Amazon Redshift - Automatic Data Lineage

Wojtek Bialek - Dataedo Team Wojtek Bialek 17th July, 2024

What to expect

Views

Dataedo analyzes SQL of Redshift views with built in PostgreSQL Parser and builds column-level lineage from tables/views queried by view to the view.

Column-level lineage

Learn more about PostgreSQL parser

External Tables

Dataedo build object-level lineage between Redshift External Tables and objects from other databases based on LinkedSources. Dataedo will automatically assign linked source to appropriate objects, however user also can pick it manually.

External Tables

Stored Procedures

Dataedo will create column-level data lineage for stored procedures based on the script. Script will be devided into steps represented as seperate processes. Data lineage will be created only for supported steps, the unsupported steps will be named after the first word from the process script and end with three dots. This is seen on the data lineage configuration tab in Desktop.

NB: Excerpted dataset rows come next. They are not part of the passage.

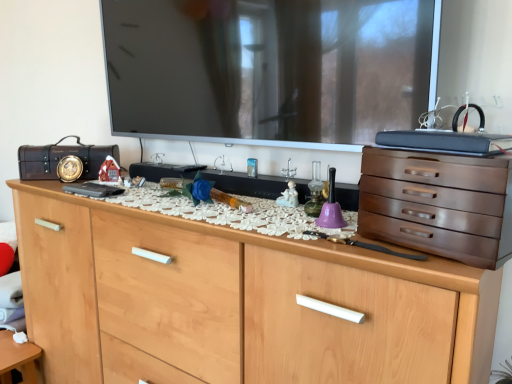 Question: Is matte black suitcase at left behind white porcelain figurine at center?

Choices:
 (A) no
 (B) yes

Answer: (B)

Question: Is matte black suitcase at left outside of white porcelain figurine at center?

Choices:
 (A) yes
 (B) no

Answer: (A)

Question: From the image's perspective, is matte black suitcase at left beneath white porcelain figurine at center?

Choices:
 (A) yes
 (B) no

Answer: (B)

Question: Considering the relative sizes of matte black suitcase at left and white porcelain figurine at center in the image provided, is matte black suitcase at left thinner than white porcelain figurine at center?

Choices:
 (A) no
 (B) yes

Answer: (A)

Question: From a real-world perspective, is matte black suitcase at left over white porcelain figurine at center?

Choices:
 (A) yes
 (B) no

Answer: (A)

Question: Considering the positions of white porcelain figurine at center and light wood chest of drawers at center, which is counted as the second chest of drawers, starting from the top, in the image, is white porcelain figurine at center wider or thinner than light wood chest of drawers at center, which is counted as the second chest of drawers, starting from the top,?

Choices:
 (A) thin
 (B) wide

Answer: (A)

Question: Considering the positions of point (278, 196) and point (263, 263), is point (278, 196) closer or farther from the camera than point (263, 263)?

Choices:
 (A) closer
 (B) farther

Answer: (B)

Question: From the image's perspective, is white porcelain figurine at center located above or below light wood chest of drawers at center, which is counted as the second chest of drawers, starting from the top?

Choices:
 (A) above
 (B) below

Answer: (A)

Question: Is white porcelain figurine at center inside the boundaries of light wood chest of drawers at center, which is counted as the second chest of drawers, starting from the top, or outside?

Choices:
 (A) outside
 (B) inside

Answer: (A)

Question: From a real-world perspective, relative to white porcelain figurine at center, is matte black suitcase at left vertically above or below?

Choices:
 (A) above
 (B) below

Answer: (A)

Question: Visually, is matte black suitcase at left positioned to the left or to the right of white porcelain figurine at center?

Choices:
 (A) left
 (B) right

Answer: (A)

Question: From the image's perspective, is matte black suitcase at left positioned above or below white porcelain figurine at center?

Choices:
 (A) below
 (B) above

Answer: (B)

Question: Is matte black suitcase at left situated inside white porcelain figurine at center or outside?

Choices:
 (A) outside
 (B) inside

Answer: (A)

Question: Looking at their shapes, would you say satin brown chest of drawers at right, which is counted as the 2th chest of drawers, starting from the bottom, is wider or thinner than white porcelain figurine at center?

Choices:
 (A) thin
 (B) wide

Answer: (B)

Question: From a real-world perspective, is satin brown chest of drawers at right, which is counted as the 2th chest of drawers, starting from the bottom, above or below white porcelain figurine at center?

Stored Procedures column-level lineage

Known Limitations

  1. Check the limitations for views lineage from PostgreSQL parser
  2. Check the limitations for stored procedures lineage from SQL parser

Troubleshooting

I don't see data lineage for views

  1. Make sure you have selected right SQL dialect - in this case PostgreSQL (SQL Dialect field at Data Source level).
  2. Rerun import of the source - maybe schema was imported in older version or configuration was incorrect.

I don't see data lineage for external tables

  1. Make sure the source object has Linked Source with correctly assigned database
  2. Rerun import of the source - maybe schema was imported in older version or configuration was incorrect.

I don't see data lineage for stored procedures

  1. Make sure Dataedo supports SQL syntax of procedure. Check Know Limitation above
  2. Rerun import of the source - maybe schema was imported in older version or configuration was incorrect.

Cross database lineage is not built

  1. Make sure the source object has Linked Source with correctly assigned database
  2. Rerun import of the source - maybe schema was imported in older version or configuration was incorrect.